Notes on Taking Hummel's Monetary Theory and Policy Course
I wrote the final exam in Jeff Hummel’s Masters course in Monetary Theory and Policy last month and got the results about 10 or 12 days ago. I got an A+. (Yay!) Now you might say that I should have gotten an A+, given that I have a Ph.D. in economics and given that one of the readings on the syllabus was by me. (By the way, embarrassingly, the only short-answer question out of 46 questions that I got wrong was on an article that Jeff and I had co-authored. Division of labor explains that. Jeff came up with the data, which was what the question was on, and wrote the first draft, and I rewrote.)
But I had to do the work. Don Boudreaux asked me after the midterm, on which I got close to a perfect score, what percent I would have got if I hadn’t taken the course or done any of the readings. I estimated that it would have been between 50 and 60%, which, in a Masters class, is essentially a failing grade. I asked myself that question for the final. The answer is 40 to 50% because the material in the last half of the course was less familiar to me than the material in the first half.

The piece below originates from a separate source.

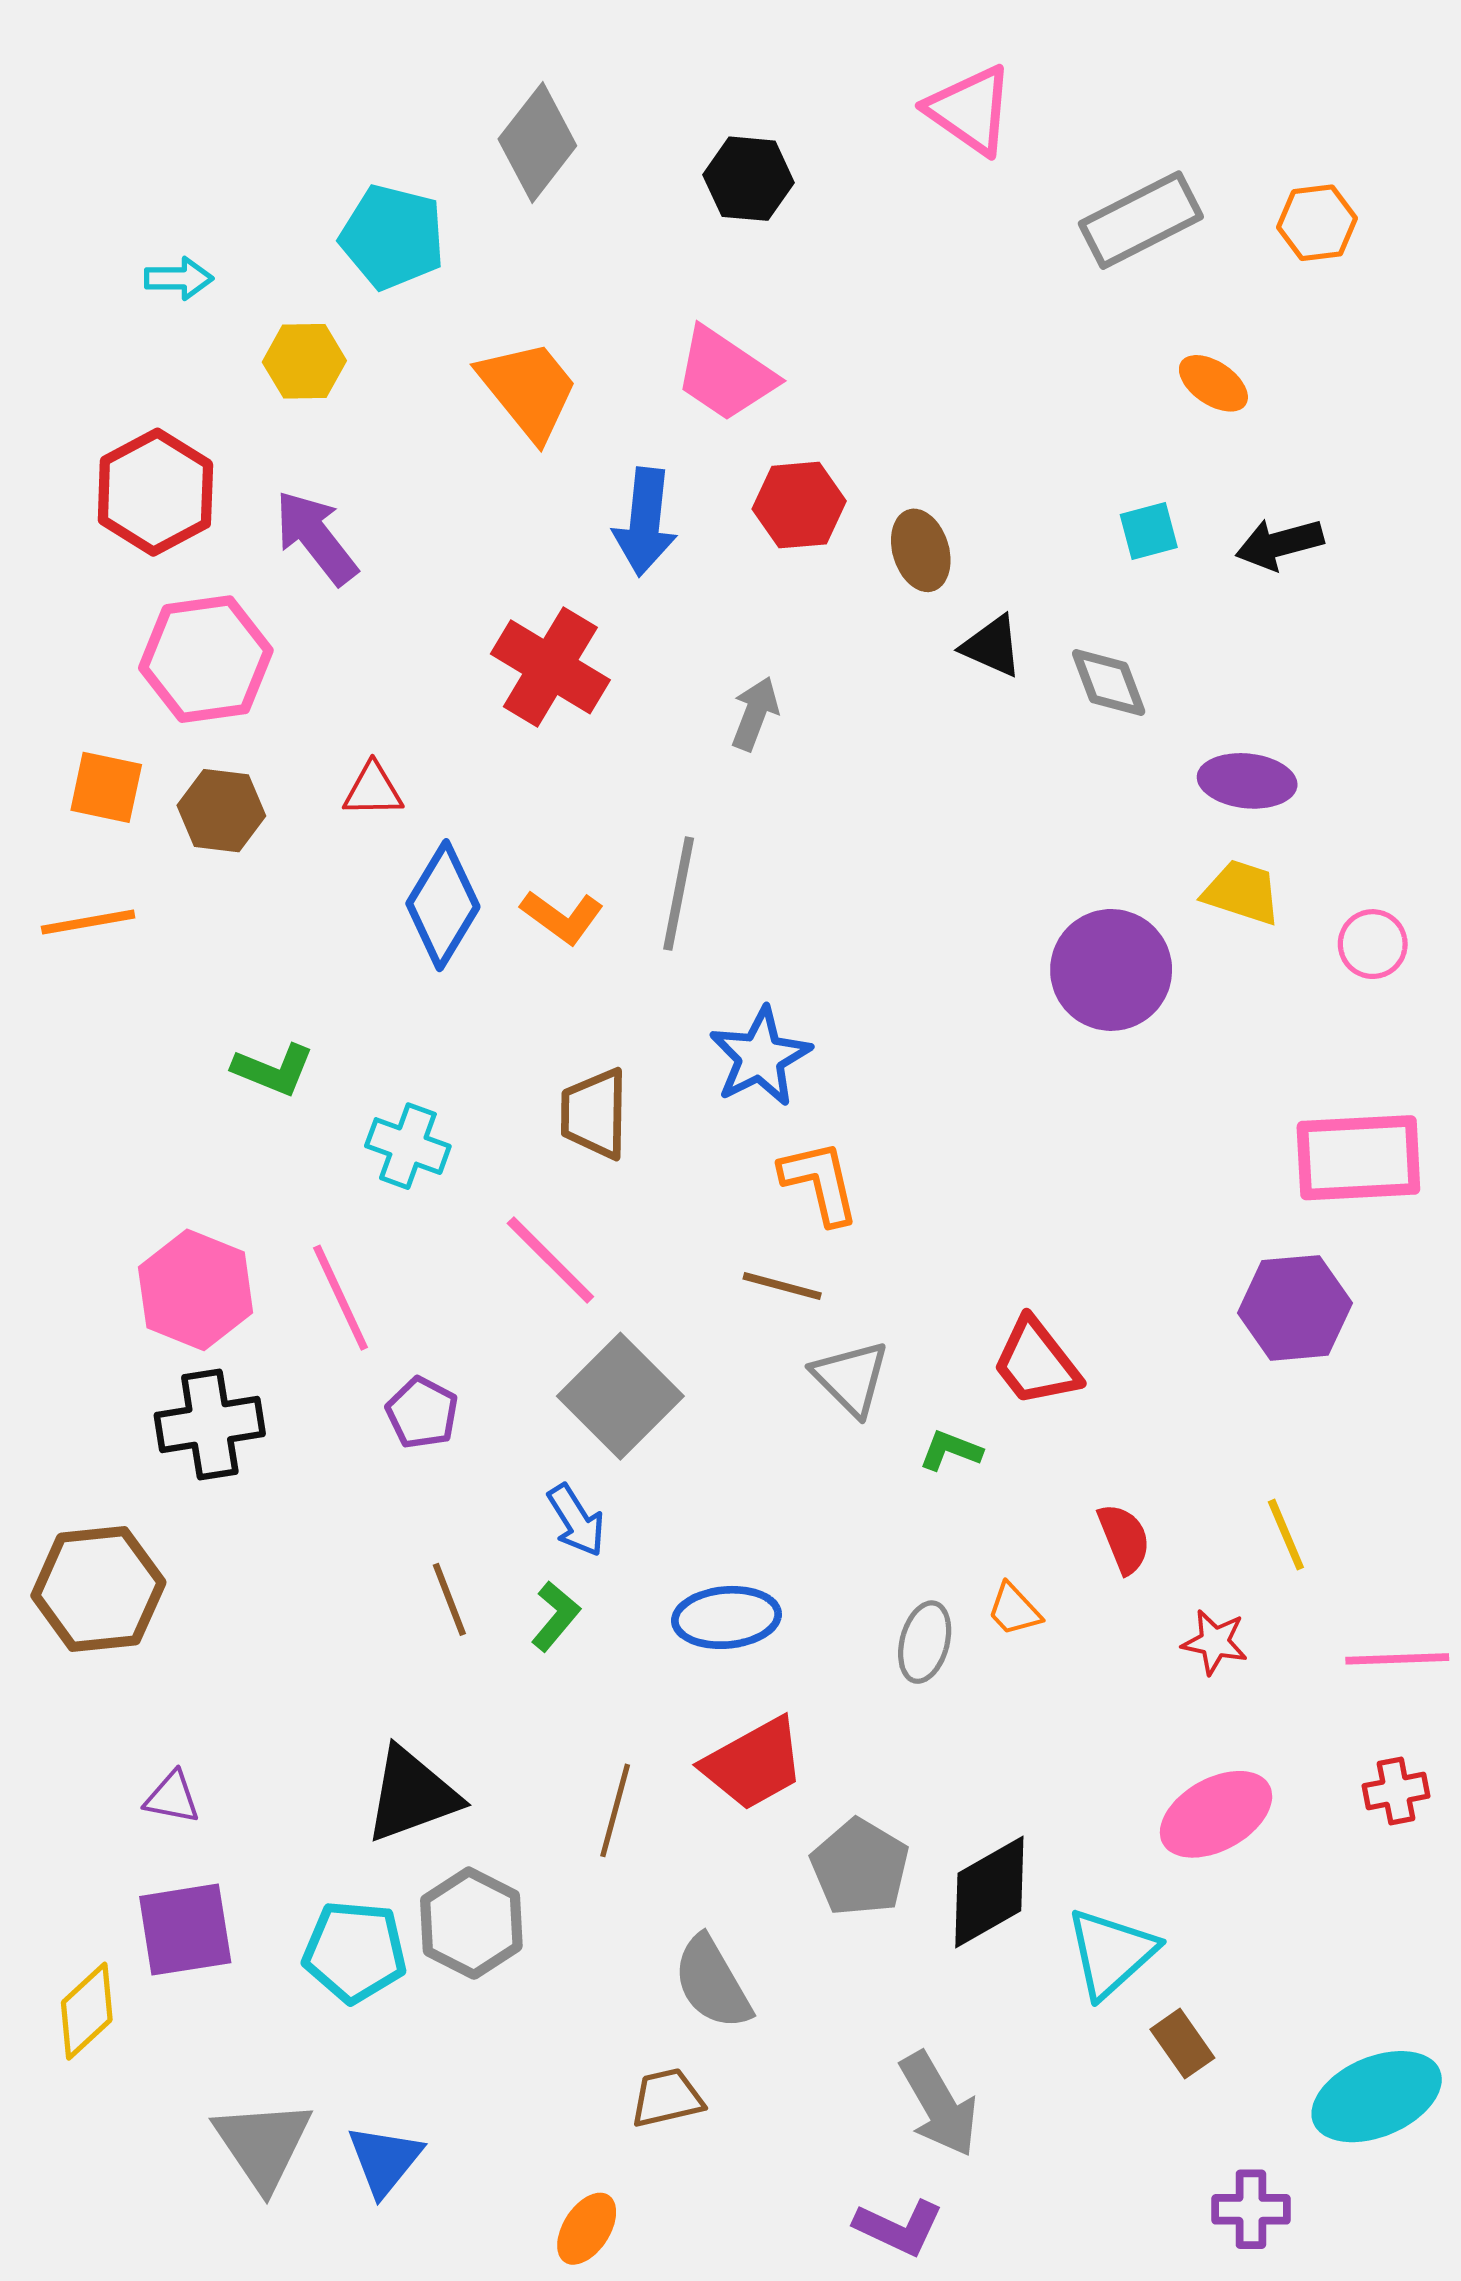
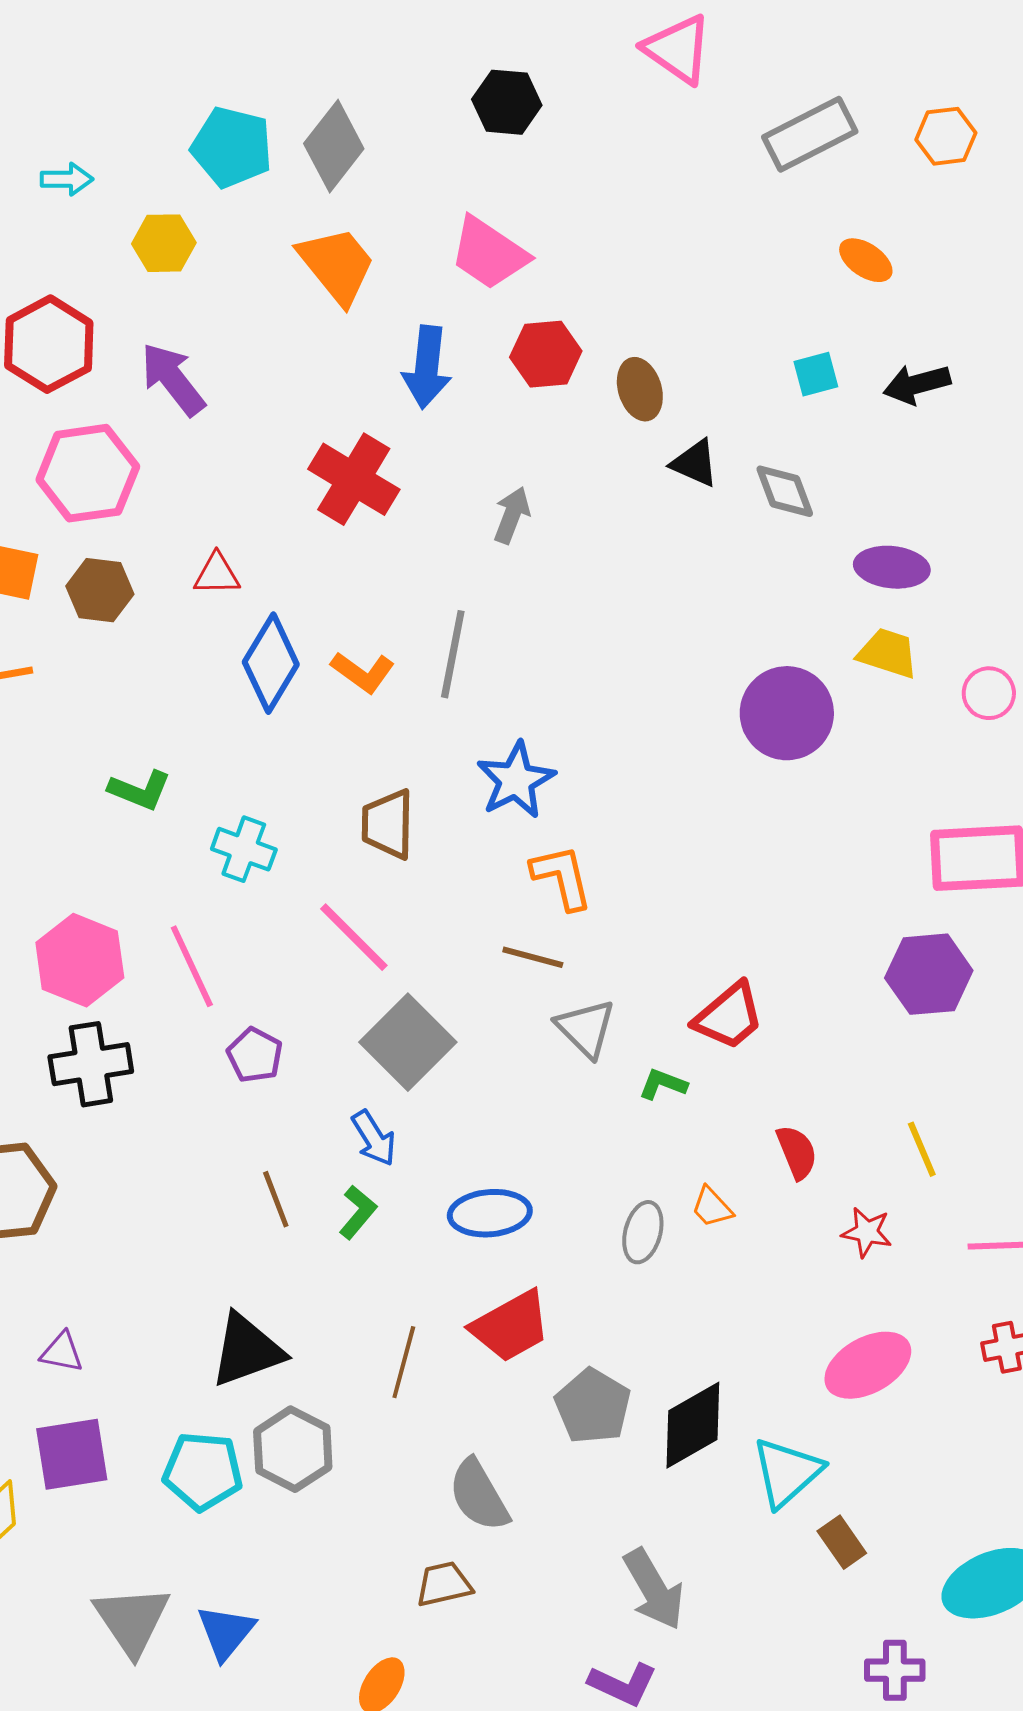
gray diamond: (537, 142) -> (334, 146), moved
red trapezoid: (1036, 1362) -> (729, 1016), turned -92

I learned a ton: the resource cost of a gold standard, the weird and implausible Diamond-Dybvig model, the Bailey curve on seigniorage, bond illusion, the fiscal theory of the price level, the Taylor rule (I knew that but I couldn’t have told you the actual numbers–now I can), Hayek’s prediction of the kind of money that would evolve if there were no government intervention (and why I think, with Larry White, that Hayek was wrong), the Currency School, the Free Banking School, the real bills doctrine, Murray Rothbard’s pretty weak case for 100% reserve requirements in banking, the exact definition of fiat money (HINT: it does not mean money that has no intrinsic value), the interesting history (in a reading by Hummel) showing that bank panics, widespread bank failures, and recessions must be distinguished between, the formula for the money multiplier, and how Jeff’s favorite President, Martin van Buren, avoided having the federal government have a bank account, to name a few.
Along with that, he gave an outstanding lecture on the Great Depression. I already knew most of what he talked about here, but most means about 70%. I learned the other 30%, including the fact that the feds put a 2-cent tax on checks at exactly the wrong time because the tax encouraged people to convert checking accounts to currency, reducing the money multiplier and shrinking the money supply.
Also his explanation of capital theory using Tom Hanks’s character in Castaway is really good. Just cuts to the chase and avoids a lot of extraneous stuff.
If Jeff teaches the class again next January by Zoom, and I’m encouraging him to do so, I recommend that you get in touch with him if you have a fairly strong economics background and are willing to stay up until 9:15 p.m. Pacific time, on a Tuesday evening.